:: TASK DETAILS ::
Search the records for the string "Ağustos" and copy every line where it turns up.

Transcribed page contents
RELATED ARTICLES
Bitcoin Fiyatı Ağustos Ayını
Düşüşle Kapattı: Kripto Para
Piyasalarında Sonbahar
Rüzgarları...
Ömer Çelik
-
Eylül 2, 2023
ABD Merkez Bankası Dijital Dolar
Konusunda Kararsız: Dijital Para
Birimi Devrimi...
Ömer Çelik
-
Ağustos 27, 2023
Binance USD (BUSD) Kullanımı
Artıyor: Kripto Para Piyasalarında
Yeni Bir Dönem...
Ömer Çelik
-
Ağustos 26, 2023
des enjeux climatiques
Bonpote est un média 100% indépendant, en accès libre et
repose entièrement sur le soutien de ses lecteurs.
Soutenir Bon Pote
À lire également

---

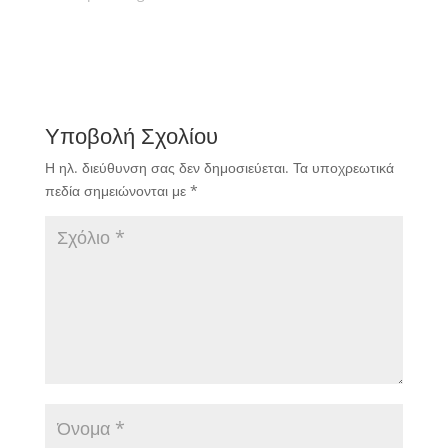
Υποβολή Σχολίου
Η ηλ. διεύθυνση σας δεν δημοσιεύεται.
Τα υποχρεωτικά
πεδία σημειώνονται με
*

:: RESULT OF THIS TASK ::
Bitcoin Fiyatı Ağustos Ayını
Ağustos 27, 2023
Ağustos 26, 2023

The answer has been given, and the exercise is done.